CoNLL-U Plus Format
Grew partially takes into account the CoNLL-U Plus Format.
Columns declaration
If some CoNLL file start with the initial line # global.columns = …
, it is taken into account for the parsing of the file.
In order to specify the columns declaration to be used in output, the command line argument -columns …
can be used.
For instance -columns "ID FORM UPOS"
will produce a 3 columns output with token id, phonological form and universal POS.
- by default, the CoNLL-U format is used: it is equivalent to
-columns "ID FORM LEMMA UPOS XPOS FEATS HEAD DEPREL DEPS MISC"
-cupt
argument is a shortcut for:-columns "ID FORM LEMMA UPOS XPOS FEATS HEAD DEPREL DEPS MISC PARSEME:MWE"
-semcor
argument is a shortcut for:-columns "ID FORM LEMMA UPOS XPOS FEATS HEAD DEPREL DEPS MISC PARSEME:MWE FRSEMCOR:NOUN"
New columns
In addition to CoNLL-U columns, two column declarations are handled by Grew:
PARSEME:MWE
see (http://multiword.sourceforge.net/cupt-format/) for details.FRSEMCOR:NOUN
see (https://frsemcor.github.io/FrSemCor)

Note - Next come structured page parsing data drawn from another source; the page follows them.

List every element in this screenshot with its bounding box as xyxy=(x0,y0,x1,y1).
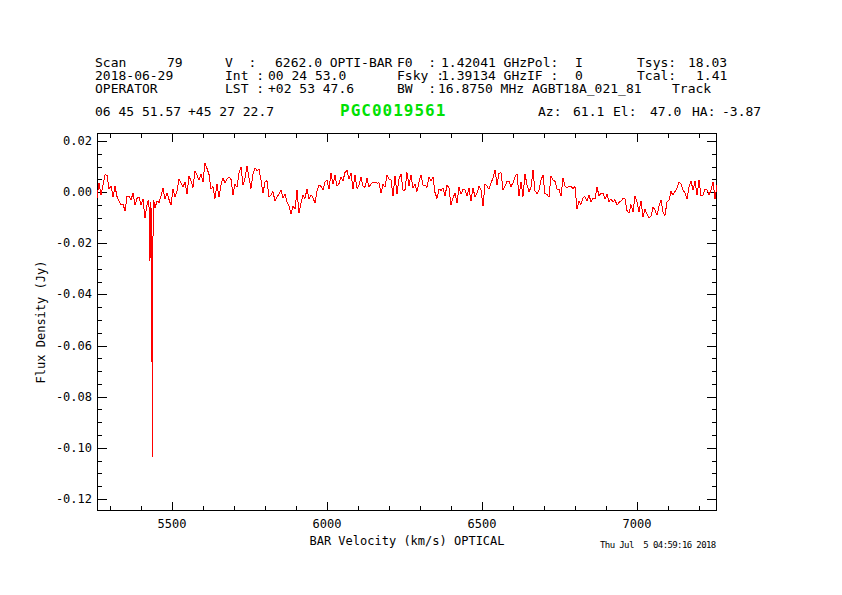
x-tick-label: 6000 xyxy=(297,518,357,530)
y-tick-label: -0.10 xyxy=(48,442,92,454)
bw-value: 16.8750 MHz xyxy=(438,82,524,95)
gbtidl-plotter-window: Scan79V :6262.0 OPTI-BARF0 :1.42041 GHzP… xyxy=(0,0,842,595)
lst-value: +02 53 47.6 xyxy=(268,82,354,95)
x-tick-label: 6500 xyxy=(452,518,512,530)
dec-value: +45 27 22.7 xyxy=(188,105,274,118)
y-tick-label: -0.02 xyxy=(48,237,92,249)
y-tick-label: 0.02 xyxy=(48,135,92,147)
plot-timestamp: Thu Jul 5 04:59:16 2018 xyxy=(600,541,716,550)
y-tick-label: -0.04 xyxy=(48,288,92,300)
x-tick-label: 5500 xyxy=(142,518,202,530)
y-tick-label: -0.06 xyxy=(48,340,92,352)
lst-label: LST : xyxy=(225,82,264,95)
az-value: 61.1 xyxy=(573,105,604,118)
y-tick-label: -0.12 xyxy=(48,493,92,505)
az-label: Az: xyxy=(538,105,561,118)
procedure-value: Track xyxy=(672,82,711,95)
y-tick-label: 0.00 xyxy=(48,186,92,198)
bw-label: BW : xyxy=(397,82,436,95)
plot-frame xyxy=(98,134,717,511)
observer-value: OPERATOR xyxy=(95,82,158,95)
tcal-label: Tcal: xyxy=(637,69,676,82)
y-tick-label: -0.08 xyxy=(48,391,92,403)
project-id: AGBT18A_021_81 xyxy=(532,82,642,95)
spectrum-plot xyxy=(97,133,717,511)
el-label: El: xyxy=(613,105,636,118)
x-tick-label: 7000 xyxy=(607,518,667,530)
el-value: 47.0 xyxy=(650,105,681,118)
spectrum-trace xyxy=(97,163,717,457)
ra-value: 06 45 51.57 xyxy=(95,105,181,118)
x-axis-title: BAR Velocity (km/s) OPTICAL xyxy=(309,535,504,547)
ha-value: -3.87 xyxy=(722,105,761,118)
source-name: PGC0019561 xyxy=(340,103,446,119)
ha-label: HA: xyxy=(692,105,715,118)
y-axis-title: Flux Density (Jy) xyxy=(35,261,47,384)
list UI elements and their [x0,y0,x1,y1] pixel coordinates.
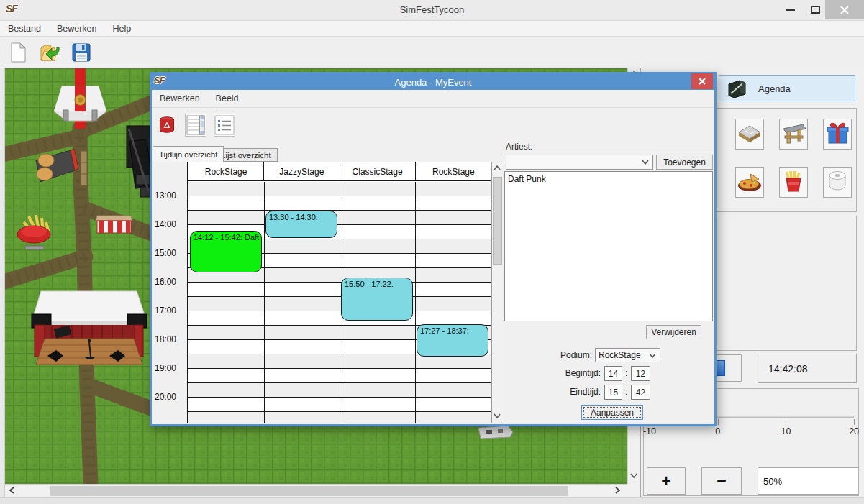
scroll-down-arrow[interactable] [493,411,501,420]
agenda-button[interactable]: Agenda [719,75,855,101]
tab-tijdlijn-overzicht[interactable]: Tijdlijn overzicht [153,146,224,162]
dialog-titlebar[interactable]: SF Agenda - MyEvent [152,74,714,90]
item-button-pizza[interactable] [735,167,764,198]
zoom-in-button[interactable]: + [647,467,686,495]
schedule-time-gutter [153,162,188,423]
begin-hour-value: 14 [609,369,618,379]
schedule-event[interactable]: 15:50 - 17:22: [341,278,413,320]
begin-hour-field[interactable]: 14 [604,366,622,381]
scrollbar-thumb[interactable] [493,177,502,265]
menu-item-help[interactable]: Help [104,24,139,34]
column-header-jazzystage: JazzyStage [264,162,340,180]
slider-tick-label: 0 [704,426,732,436]
delete-item-button[interactable] [156,114,178,137]
podium-combobox[interactable]: RockStage [595,348,660,362]
slider-tick [854,419,855,425]
slider-tick [786,419,786,425]
window-title: SimFestTycoon [0,4,864,15]
chevron-down-icon [629,471,638,480]
slider-tick [718,419,719,425]
menu-item-bewerken[interactable]: Bewerken [49,24,105,34]
column-header-rockstage: RockStage [416,162,491,180]
map-horizontal-scrollbar[interactable] [5,484,627,497]
dialog-menu-item-beeld[interactable]: Beeld [208,93,247,104]
path-tile-icon [737,121,763,148]
add-artist-label: Toevoegen [663,157,706,168]
artist-label: Artiest: [506,142,532,152]
remove-artist-label: Verwijderen [651,327,696,337]
end-minute-field[interactable]: 42 [631,385,650,400]
stage [32,291,147,365]
agenda-book-icon [727,79,748,98]
schedule-event[interactable]: 14:12 - 15:42: Daft Punk [190,231,262,272]
artist-list-item[interactable]: Daft Punk [505,172,712,184]
schedule-event[interactable]: 17:27 - 18:37: [417,324,488,357]
podium-label: Podium: [549,350,592,360]
game-clock: 14:42:08 [758,354,857,383]
zoom-level-field[interactable]: 50% [758,467,858,495]
save-file-button[interactable] [69,40,94,65]
minimize-icon [786,9,795,11]
chevron-right-icon [613,486,622,495]
timeline-view-button[interactable] [185,114,206,137]
column-header-classicstage: ClassicStage [340,162,416,180]
minimize-button[interactable] [779,0,802,19]
time-label-1700: 17:00 [155,306,186,316]
dialog-close-button[interactable] [691,73,713,89]
minus-icon: − [717,472,726,491]
window-bottom-edge [0,497,864,504]
maximize-button[interactable] [804,0,827,19]
scroll-left-arrow[interactable] [8,486,17,495]
menu-item-bestand[interactable]: Bestand [0,24,49,34]
chevron-down-icon [641,157,650,166]
scroll-right-arrow[interactable] [613,486,622,495]
begin-minute-field[interactable]: 12 [631,366,650,381]
item-button-gift[interactable] [823,119,852,150]
remove-artist-button[interactable]: Verwijderen [646,325,701,339]
chevron-down-icon [648,351,657,359]
scroll-down-arrow[interactable] [629,471,638,480]
time-colon: : [625,387,627,397]
schedule-header: RockStageJazzyStageClassicStageRockStage [188,162,491,181]
titlebar: SF SimFestTycoon [0,0,864,19]
maximize-icon [811,6,820,14]
agenda-button-label: Agenda [758,83,791,94]
close-button[interactable] [825,0,864,19]
item-button-path-tile[interactable] [735,119,764,150]
scroll-up-arrow[interactable] [493,164,501,173]
column-header-rockstage: RockStage [188,162,264,180]
item-button-stage-gate[interactable] [779,119,808,150]
end-hour-field[interactable]: 15 [604,385,622,400]
list-view-button[interactable] [214,114,235,137]
market-stall [96,216,132,233]
schedule-grid[interactable]: 14:12 - 15:42: Daft Punk13:30 - 14:30: 1… [188,182,491,423]
dialog-menubar: BewerkenBeeld [152,90,714,108]
main-menubar: BestandBewerkenHelp [0,20,864,37]
window-left-edge [0,68,5,497]
chevron-left-icon [8,486,17,495]
podium-combo-value: RockStage [599,350,641,360]
add-artist-button[interactable]: Toevoegen [656,155,713,170]
artist-combobox[interactable] [506,155,653,170]
apply-button[interactable]: Aanpassen [581,405,643,420]
open-file-button[interactable] [37,40,62,65]
time-label-1300: 13:00 [155,191,186,201]
fries-icon [781,169,806,196]
time-label-1800: 18:00 [155,334,186,344]
chevron-up-icon [493,164,501,173]
zoom-out-button[interactable]: − [701,467,742,495]
plus-icon: + [661,472,670,491]
hscroll-thumb[interactable] [50,486,568,496]
new-file-button[interactable] [6,40,30,65]
pizza-icon [737,170,763,196]
main-toolbar [0,37,864,68]
item-button-fries[interactable] [779,167,808,198]
schedule-event[interactable]: 13:30 - 14:30: [265,211,337,238]
dialog-logo-icon: SF [154,75,165,86]
column-separator [264,182,265,423]
artist-list[interactable]: Daft Punk [504,171,713,321]
dialog-menu-item-bewerken[interactable]: Bewerken [152,93,208,104]
item-button-toilet-paper[interactable] [823,167,852,198]
schedule-scrollbar[interactable] [491,162,503,423]
schedule-timeline: RockStageJazzyStageClassicStageRockStage… [153,162,502,423]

In both cases, Grew interprets each annotated element as a new node with linked to all tokens it contains.
Below, an example of these annotations on UD_French-Sequoia (blue: MWE annotation of the Parseme project, orange: NE annotation of the Parseme project, green: semantic noun annotation of the FrSemCor project).
NB: other aspects of the CoNLL-U Plus Format, like cross-reference are not handled.